:: MATERIAL FOR THIS EXERCISE

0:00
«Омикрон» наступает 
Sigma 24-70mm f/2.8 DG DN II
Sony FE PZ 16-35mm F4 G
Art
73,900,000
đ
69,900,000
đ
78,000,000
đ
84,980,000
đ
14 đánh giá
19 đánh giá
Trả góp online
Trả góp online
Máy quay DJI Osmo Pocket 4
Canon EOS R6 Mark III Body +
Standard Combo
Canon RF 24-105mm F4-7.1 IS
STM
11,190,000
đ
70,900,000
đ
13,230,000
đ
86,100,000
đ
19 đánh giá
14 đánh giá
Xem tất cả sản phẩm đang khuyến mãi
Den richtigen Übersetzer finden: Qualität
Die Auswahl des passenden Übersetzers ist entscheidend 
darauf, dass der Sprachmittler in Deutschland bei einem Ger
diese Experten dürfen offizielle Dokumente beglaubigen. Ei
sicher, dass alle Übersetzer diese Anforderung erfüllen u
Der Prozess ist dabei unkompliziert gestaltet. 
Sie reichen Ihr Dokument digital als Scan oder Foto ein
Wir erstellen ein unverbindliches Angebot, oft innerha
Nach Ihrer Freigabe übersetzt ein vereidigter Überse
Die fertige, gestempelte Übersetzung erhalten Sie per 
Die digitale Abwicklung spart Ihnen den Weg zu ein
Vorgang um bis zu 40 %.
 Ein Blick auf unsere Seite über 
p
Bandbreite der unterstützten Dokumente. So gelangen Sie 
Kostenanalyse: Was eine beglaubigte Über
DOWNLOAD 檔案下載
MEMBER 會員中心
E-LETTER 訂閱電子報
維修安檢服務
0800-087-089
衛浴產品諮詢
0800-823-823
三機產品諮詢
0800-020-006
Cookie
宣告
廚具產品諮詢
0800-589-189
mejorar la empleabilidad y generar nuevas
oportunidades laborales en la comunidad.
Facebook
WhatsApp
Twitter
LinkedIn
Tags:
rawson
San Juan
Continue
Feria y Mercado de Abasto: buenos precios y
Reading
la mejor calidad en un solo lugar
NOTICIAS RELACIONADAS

::::
:: MATERIAL FOR THIS EXERCISE

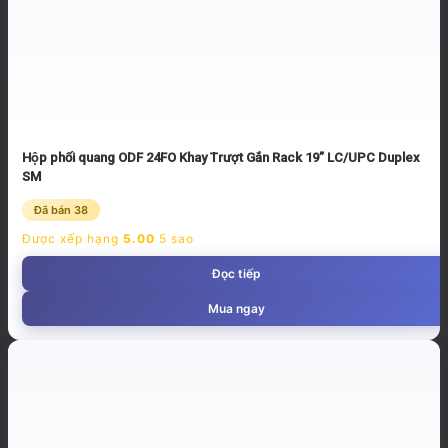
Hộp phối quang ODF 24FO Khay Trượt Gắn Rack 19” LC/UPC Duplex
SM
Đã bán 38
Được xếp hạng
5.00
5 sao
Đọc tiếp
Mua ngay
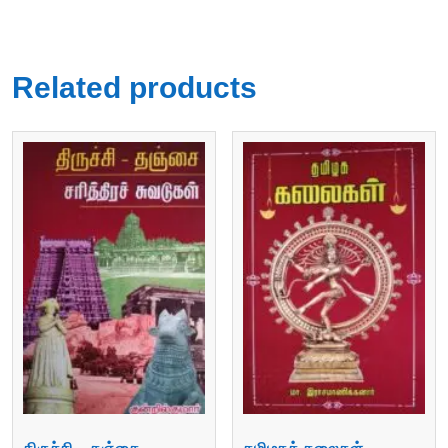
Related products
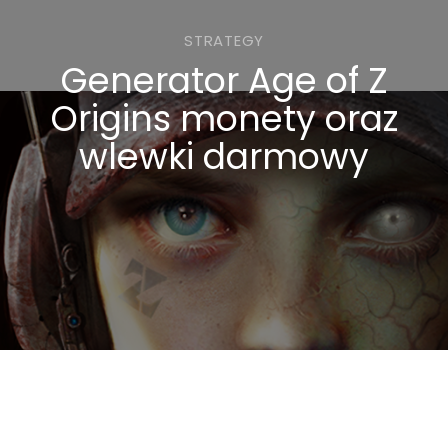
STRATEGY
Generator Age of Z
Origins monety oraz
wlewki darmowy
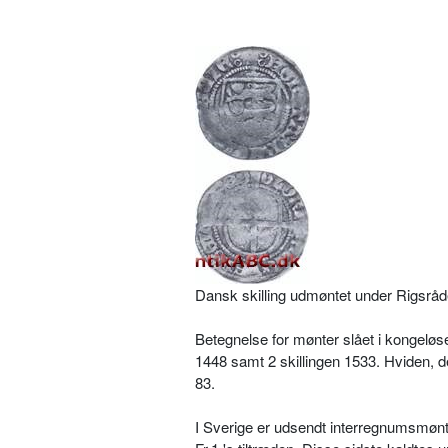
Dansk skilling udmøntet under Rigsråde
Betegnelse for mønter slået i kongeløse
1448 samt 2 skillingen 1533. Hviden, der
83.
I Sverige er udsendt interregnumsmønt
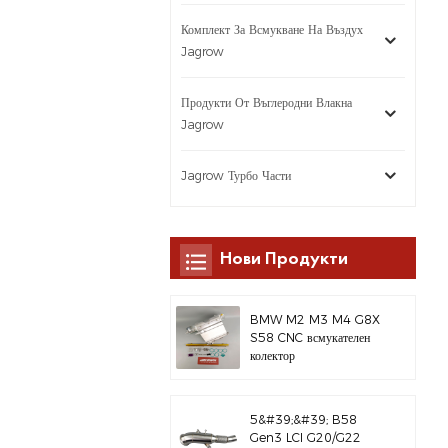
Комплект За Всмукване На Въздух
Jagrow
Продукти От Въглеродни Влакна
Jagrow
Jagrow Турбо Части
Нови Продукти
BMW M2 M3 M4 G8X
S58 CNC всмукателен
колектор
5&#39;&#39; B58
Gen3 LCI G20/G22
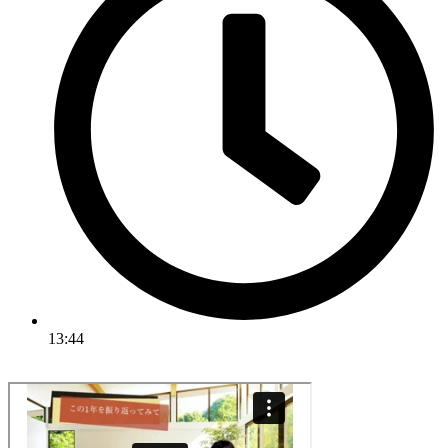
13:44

::::
:: MATERIAL FOR THIS EXERCISE

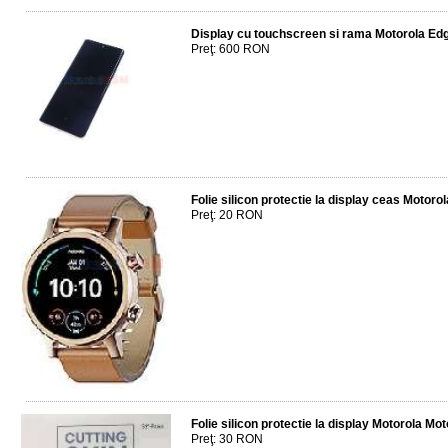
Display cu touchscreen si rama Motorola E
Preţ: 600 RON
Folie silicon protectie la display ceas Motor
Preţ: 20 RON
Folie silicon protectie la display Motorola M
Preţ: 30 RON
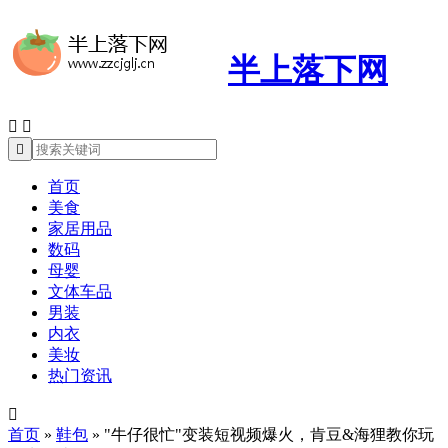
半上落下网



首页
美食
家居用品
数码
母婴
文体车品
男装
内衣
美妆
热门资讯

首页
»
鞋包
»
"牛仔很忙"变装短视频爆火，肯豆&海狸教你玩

::::

▸ **EXERCISE BRIEF**:
Which lines above include the word "Продукти"? Show each one.

▸ **TASK RESULT**:
Продукти От Въглеродни Влакна
Нови Продукти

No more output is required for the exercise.